Hier deed de Hoogepriester zijn hoogheerlijk werk, hier bleef geen der priesterschaar achter om dagelijks in te gaan in het heiligdom.
Waarop heel die dienst henenwees, is ook al niet moelijk aan te duiden. Deze wees heen naar het volmaakte werk, naar den volzaligen arbeid van den Christus Gods, Die in de volheid des tij ds : komen zoude. En al lag nu ook voor ieder van het volk die stad woest en was uiterlijk van den Tempel niets restend dan enkel puin, toch richtte naar die stee zich het oog vol verlangen van den man Gods.
Och Heere, al getuigt ook alles tegen ons, al zullen wij moeten belijden hoofd voor hoofd : wij en onze vaderen hebben gezondigd, toch zijt Gij volkomen bij machte Jeruzalem weer te stellen tot een lof op aarde. Uw Tempel weer op te richten, Uw volk wederom zijn oude plaats te doen innemen.
Daniels bede klom niet alleen op tot den Heere met het oog op zijn eigen nooden en kommer, doch droeg het heele volk op tot in zijn verste geledingen, pleitende op 's Heeren trouw en goedheid.
Zou er nu anders gedaan moeten worden, waar de vijand had weten te bewerken dat een wet werd uitgevaardigd, waardoor dit geheel werd belet ? Immers neen. Zooals altijd, boog zich ook toen zijn knie.

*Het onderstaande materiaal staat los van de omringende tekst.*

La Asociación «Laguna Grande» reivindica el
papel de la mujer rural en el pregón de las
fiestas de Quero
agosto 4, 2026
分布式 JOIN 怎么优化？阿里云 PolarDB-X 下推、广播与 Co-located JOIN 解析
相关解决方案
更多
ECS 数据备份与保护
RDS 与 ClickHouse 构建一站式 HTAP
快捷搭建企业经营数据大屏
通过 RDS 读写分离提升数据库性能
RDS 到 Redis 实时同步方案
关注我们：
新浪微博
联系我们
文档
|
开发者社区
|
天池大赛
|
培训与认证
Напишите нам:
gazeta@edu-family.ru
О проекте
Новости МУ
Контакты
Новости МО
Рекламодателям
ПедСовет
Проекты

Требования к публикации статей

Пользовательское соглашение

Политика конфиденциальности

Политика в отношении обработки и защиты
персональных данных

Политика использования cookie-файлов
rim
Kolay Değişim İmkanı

Zoo was hij het gewoon.
Dit heeft ons ook iets te zeggen.
Te midden van zijn zeker overladen leven met zijn duizend dingen, welke hoofd en hart vol maakten, vond hij nog altijd tijd en gelegenheid om zijn levensbeker te laten vullen door de eigen hand van zijn God.

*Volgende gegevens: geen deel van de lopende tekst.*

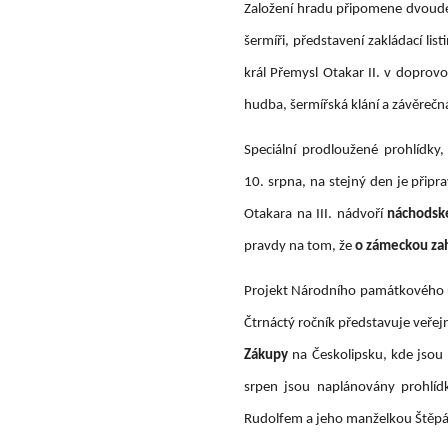
Založení hradu připomene dvouden
šermíři, představení zakládací li
král Přemysl Otakar II. v doprov
hudba, šermířská klání a závěreč
Speciální prodloužené prohlídky
10. srpna, na stejný den je přip
Otakara na III. nádvoří
náchodsk
pravdy na tom, že
o zámeckou zah
Projekt Národního památkového ú
Čtrnáctý ročník představuje veřejn
Zákupy
na Českolipsku, kde jsou
srpen jsou naplánovány prohlíd
Rudolfem a jeho manželkou Štěpá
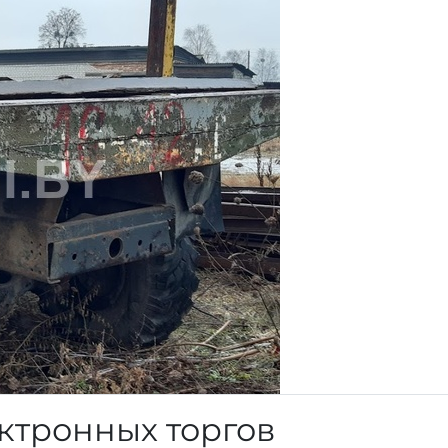
ктронных торгов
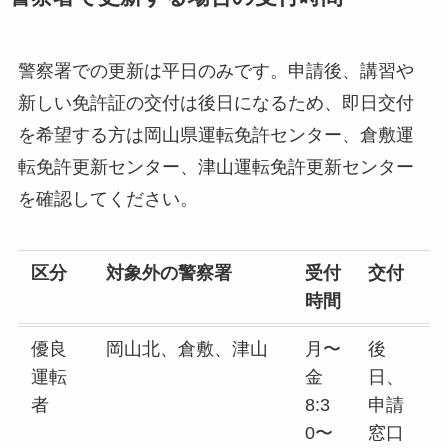
警察署での更新は平日のみです。申請後、講習や
新しい免許証の交付は後日になるため、即日交付
を希望する方は岡山県運転免許センター、倉敷運
転免許更新センター、津山運転免許更新センター
を確認してください。
区分
対象外の警察署
受付
交付
時間
優良
岡山北、倉敷、津山
月〜
後
運転
金
日、
者
8:3
申請
0〜
窓口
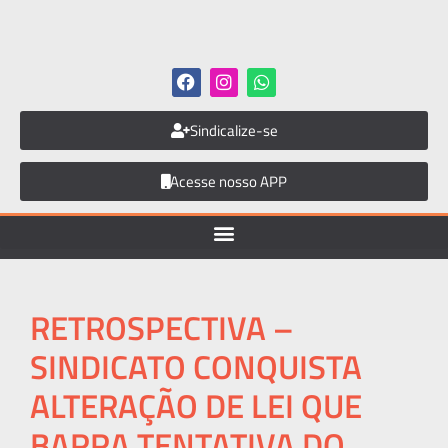
Sindicalize-se
Acesse nosso APP
RETROSPECTIVA –
SINDICATO CONQUISTA
ALTERAÇÃO DE LEI QUE
BARRA TENTATIVA DO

Gaat hiervan niet een luide sprake uit ? Klonken nimmer deze klanken door tot uw oor: „ik heb het veel te druk om mij niet allerlei godsdienstige handelingen bezig te houden" ?
En nu raakt dit de uiterlijke zijde nog slechts.
Hoevele handelingen — denke eens aan ons bidden menig keer, aan ons bijbellezen, aan ons opgaan naar de plaats des gebeds — worden gedrukt door ons holle leven.
Is het u nooit overkomen, dat ge, nadat er gebeden was, u de vraag door een der uwen gedaan werd : „hebben wij al gebeden ? "
Ge hadt den geopenden Bijbel voor u liggen en ge merktet zelf, dat wat ge laast, reeds gisteren gelezen was, en dat, omdat de bladwijzer vergeten was te verleggen.
Stondet ge nooit op van uwe plaats in het bedehuis en geen dag verliep dat u de vraag werd gedaan, waarover gehandeld was, terwijl ge het antwoord schuldig moest blijven ?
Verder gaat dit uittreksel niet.